Gerade Christian Simonis habe das Orchester in den letzten Jahren sehr gut in der Hand gehabt. „Das Orchester ist sehr gut geworden, besser als unter Barth“, meint Christine Dorrer und schränkt gleich ein, dass sie eigentlich keine Fachfrau sei, um das zu beurteilen. Manche Musiker sind über die Jahrzehnte vor ihren Augen gealtert, „mitgealtert“, wie sie sagt. „Das fällt einem dann gar nicht so auf.“ Auch das Publikum sei mittlerweile ein anderes als zu Beginn, als „silberblau ondulierte Damen“ in der Überzahl waren. Heute kommen mehr Menschen mittleren Alters, hat sie beobachtet, und auch mehr von außerhalb, etwa aus Traunstein, auch aus München seien Bekannte von ihr zu Konzerten nach Reichenhall gekommen.

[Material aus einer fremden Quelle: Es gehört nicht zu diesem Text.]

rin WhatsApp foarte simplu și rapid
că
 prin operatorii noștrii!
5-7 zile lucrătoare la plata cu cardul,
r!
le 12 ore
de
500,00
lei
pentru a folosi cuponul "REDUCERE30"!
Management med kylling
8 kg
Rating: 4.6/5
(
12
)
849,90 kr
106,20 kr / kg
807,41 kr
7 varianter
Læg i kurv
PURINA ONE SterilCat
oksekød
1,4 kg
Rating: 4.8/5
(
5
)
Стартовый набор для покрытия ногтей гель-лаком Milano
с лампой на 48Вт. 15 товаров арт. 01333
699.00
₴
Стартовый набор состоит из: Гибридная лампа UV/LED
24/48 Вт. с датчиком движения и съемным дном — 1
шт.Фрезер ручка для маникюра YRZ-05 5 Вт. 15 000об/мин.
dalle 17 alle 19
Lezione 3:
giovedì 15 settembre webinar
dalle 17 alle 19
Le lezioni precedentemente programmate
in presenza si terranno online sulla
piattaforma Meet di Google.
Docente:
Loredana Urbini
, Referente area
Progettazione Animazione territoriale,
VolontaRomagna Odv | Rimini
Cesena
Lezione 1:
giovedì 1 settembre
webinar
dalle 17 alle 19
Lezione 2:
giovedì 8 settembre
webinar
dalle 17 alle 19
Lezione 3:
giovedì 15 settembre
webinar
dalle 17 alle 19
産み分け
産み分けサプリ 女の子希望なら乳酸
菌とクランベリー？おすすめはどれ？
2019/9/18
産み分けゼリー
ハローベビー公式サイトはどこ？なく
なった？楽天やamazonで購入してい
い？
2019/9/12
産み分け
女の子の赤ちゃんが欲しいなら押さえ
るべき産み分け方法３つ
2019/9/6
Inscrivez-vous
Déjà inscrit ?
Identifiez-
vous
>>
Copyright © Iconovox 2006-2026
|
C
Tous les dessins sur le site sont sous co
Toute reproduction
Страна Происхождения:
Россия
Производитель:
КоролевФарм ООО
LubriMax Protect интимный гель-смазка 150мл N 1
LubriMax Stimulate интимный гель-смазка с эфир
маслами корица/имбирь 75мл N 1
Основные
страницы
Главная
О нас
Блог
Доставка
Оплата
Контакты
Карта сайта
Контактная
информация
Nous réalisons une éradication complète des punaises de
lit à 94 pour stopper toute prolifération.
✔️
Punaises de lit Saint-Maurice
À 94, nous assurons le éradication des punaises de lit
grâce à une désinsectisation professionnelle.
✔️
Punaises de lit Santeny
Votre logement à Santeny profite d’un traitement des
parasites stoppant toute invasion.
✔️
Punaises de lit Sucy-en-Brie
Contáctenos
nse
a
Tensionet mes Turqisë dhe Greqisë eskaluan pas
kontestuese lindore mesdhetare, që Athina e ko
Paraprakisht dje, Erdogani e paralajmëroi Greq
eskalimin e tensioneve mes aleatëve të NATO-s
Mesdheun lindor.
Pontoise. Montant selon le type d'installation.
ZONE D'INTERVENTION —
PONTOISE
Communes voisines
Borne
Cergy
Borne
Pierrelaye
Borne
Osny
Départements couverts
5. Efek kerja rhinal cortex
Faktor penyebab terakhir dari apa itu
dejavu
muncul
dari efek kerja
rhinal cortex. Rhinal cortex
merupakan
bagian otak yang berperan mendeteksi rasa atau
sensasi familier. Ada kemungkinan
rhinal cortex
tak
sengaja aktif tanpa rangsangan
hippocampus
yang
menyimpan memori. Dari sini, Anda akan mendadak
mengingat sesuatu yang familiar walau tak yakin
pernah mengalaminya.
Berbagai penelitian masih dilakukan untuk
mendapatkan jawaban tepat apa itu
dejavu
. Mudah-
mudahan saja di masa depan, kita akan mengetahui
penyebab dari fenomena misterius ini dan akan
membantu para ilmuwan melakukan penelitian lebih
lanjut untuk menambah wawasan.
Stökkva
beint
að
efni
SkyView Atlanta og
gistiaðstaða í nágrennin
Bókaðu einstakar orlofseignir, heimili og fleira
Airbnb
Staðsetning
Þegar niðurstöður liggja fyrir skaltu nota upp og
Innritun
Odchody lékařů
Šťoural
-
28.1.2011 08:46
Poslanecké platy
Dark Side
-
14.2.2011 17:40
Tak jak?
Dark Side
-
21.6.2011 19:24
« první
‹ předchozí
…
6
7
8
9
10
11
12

Vom neuen Chefdirigenten Daniel Spaw wünscht sie sich, dass das Orchester so gut bleibt, wie es jetzt ist. Und dass es wieder mehr spielen kann, trotz Corona. „Die Situation war einmalig. Die Abokonzerte hat es immer gegeben“, so Christine Dorrer. Beim ersten Konzert nach der Corona-Pause Ende August hatte sie das Gefühl, dass die Musiker darauf brannten, wieder vor Publikum zu spielen. Und dem Publikum habe man nach der Vorstellung angesehen, dass es glücklich war, wieder Musik vor Ort gehört zu haben, und nicht nur im Radio oder im Fernsehen.